1. Overview of hdmf-common¶
hdmf-common defines common data structures to be used across applications.
1.1. DynamicTable
¶
The DynamicTable type is used to store tabular data. The tables are created in a columnar fashion
with each column stored in its own VectorData object. Rows of the table are assigned unique ids with
the required id
column of type ElementIdentifier
. The colnames attribute indicates the order of the columns.
1.2. VectorData
¶
VectorData
is the datatype used to store a column in a DynamicTable. If unpaired with a
VectorIndex
object the first dimension is the row dimension, which must be the same across all of the columns in
that DynamicTable
.
1.3. Ragged Arrays¶
(also known as Jagged Arrays)
Sometimes, you want to have a 2-d array where each row of the array has a different number of elements. For instance, in neuroscience, when storing the action potential times of sorted neurons, you might want to store them as a neuron x times matrix, but the problem is that each neuron will have a different number of spikes, so the second dimension will be inconsistent.

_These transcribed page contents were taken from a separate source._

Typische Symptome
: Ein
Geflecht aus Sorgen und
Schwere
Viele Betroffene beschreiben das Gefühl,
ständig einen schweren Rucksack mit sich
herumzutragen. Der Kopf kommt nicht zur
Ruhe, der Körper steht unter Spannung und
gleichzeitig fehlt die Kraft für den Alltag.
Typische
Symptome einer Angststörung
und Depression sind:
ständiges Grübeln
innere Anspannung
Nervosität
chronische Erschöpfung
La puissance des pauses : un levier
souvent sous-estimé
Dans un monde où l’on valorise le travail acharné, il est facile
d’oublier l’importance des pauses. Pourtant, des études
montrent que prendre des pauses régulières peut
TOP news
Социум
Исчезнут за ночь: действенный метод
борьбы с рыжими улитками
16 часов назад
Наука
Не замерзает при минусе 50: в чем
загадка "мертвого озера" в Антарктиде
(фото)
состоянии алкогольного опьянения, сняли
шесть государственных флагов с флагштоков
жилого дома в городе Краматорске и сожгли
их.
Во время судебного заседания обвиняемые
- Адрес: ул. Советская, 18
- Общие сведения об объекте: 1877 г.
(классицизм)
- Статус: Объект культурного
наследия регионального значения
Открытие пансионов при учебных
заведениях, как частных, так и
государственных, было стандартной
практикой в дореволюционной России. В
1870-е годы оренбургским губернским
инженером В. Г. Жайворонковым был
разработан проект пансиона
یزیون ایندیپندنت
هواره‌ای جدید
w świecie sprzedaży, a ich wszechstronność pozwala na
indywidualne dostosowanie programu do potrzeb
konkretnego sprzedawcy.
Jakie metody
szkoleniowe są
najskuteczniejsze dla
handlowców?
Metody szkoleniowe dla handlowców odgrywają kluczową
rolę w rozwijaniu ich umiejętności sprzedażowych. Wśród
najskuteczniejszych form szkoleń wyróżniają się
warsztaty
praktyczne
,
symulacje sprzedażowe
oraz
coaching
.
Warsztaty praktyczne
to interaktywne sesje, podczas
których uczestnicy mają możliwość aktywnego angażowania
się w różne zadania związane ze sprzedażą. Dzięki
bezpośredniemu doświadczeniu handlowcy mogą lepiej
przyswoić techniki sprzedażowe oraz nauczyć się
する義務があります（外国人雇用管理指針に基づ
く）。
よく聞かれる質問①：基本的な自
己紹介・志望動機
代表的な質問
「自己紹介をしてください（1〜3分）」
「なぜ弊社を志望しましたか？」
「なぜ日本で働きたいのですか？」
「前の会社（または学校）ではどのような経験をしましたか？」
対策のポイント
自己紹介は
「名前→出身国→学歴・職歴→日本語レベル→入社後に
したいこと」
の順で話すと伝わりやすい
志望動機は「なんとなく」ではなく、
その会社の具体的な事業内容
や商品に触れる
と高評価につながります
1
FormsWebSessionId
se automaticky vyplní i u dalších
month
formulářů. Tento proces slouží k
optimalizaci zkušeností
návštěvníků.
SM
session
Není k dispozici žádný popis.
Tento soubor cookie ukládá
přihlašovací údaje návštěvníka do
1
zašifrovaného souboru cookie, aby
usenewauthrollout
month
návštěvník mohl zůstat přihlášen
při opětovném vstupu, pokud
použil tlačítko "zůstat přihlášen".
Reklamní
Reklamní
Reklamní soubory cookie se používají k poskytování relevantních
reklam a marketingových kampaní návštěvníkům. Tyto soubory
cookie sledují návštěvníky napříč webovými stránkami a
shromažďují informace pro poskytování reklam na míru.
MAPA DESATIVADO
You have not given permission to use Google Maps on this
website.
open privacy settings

There are a number of possible solutions to this problem. Some solve it by NaN-padding
the array. You might want to store the spike times of each neuron in a separate dataset, but that will not scale well if
you have many neurons. In HDMF, you would store this using a pair of objects a VectorData and a VectorIndex
object. The VectorData array holds all of the data concatenated as a 1-d array, and it is paired with a link to a
VectorIndex
object that indexes the data, forming a map between the rows of the ragged array and the indices of
VectorData.

These objects are generally stored inside a DynamicTable, and the elements of VectorIndex
map
onto the rows of the table. The VectorData object may be n-dimensional, but only the first dimension is ragged.

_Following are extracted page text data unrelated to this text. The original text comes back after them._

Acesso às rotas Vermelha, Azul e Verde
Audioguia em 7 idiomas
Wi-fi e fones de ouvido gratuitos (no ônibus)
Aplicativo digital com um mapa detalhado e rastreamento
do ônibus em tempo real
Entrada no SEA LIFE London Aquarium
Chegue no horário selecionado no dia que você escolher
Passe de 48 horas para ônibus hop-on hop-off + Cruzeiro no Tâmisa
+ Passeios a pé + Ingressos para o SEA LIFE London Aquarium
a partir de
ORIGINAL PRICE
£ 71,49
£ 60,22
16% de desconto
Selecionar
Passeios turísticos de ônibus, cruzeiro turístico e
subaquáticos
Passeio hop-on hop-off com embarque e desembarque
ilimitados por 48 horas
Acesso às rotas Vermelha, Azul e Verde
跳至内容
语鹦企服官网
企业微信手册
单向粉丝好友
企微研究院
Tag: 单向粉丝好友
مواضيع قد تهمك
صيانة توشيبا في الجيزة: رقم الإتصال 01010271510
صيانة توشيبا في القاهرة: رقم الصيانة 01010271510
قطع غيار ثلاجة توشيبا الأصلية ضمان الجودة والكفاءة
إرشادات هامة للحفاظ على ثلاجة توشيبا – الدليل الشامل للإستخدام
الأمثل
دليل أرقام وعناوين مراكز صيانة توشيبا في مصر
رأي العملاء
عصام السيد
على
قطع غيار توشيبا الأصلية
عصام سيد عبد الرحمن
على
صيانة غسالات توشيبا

2. Experimental data structures¶
The following data structures are currently available under the HDMF-experimental schema. These are subject to change! They are not guaranteed to exist in the future nor maintain backward compatibility.
2.1. ExternalResources
¶
The ExternalResources type is used to store references to data stored in external, web-accessible databases. This information is maintained using four row-based tables.